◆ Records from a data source

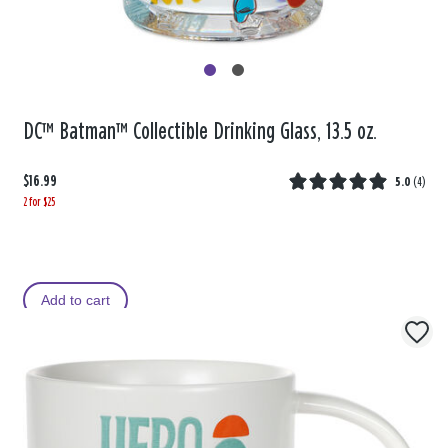
DC™ Batman™ Collectible Drinking Glass, 13.5 oz.
$16.99
5.0
(
4
)
2 for $25
Add to cart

◆ WORK INSTRUCTIONS
Here the job is to print the data above exactly, except for any pictures.

◆ OUTPUT FOR THIS EXERCISE
DC™ Batman™ Collectible Drinking Glass, 13.5 oz.
$16.99
5.0
(
4
)
2 for $25
Add to cart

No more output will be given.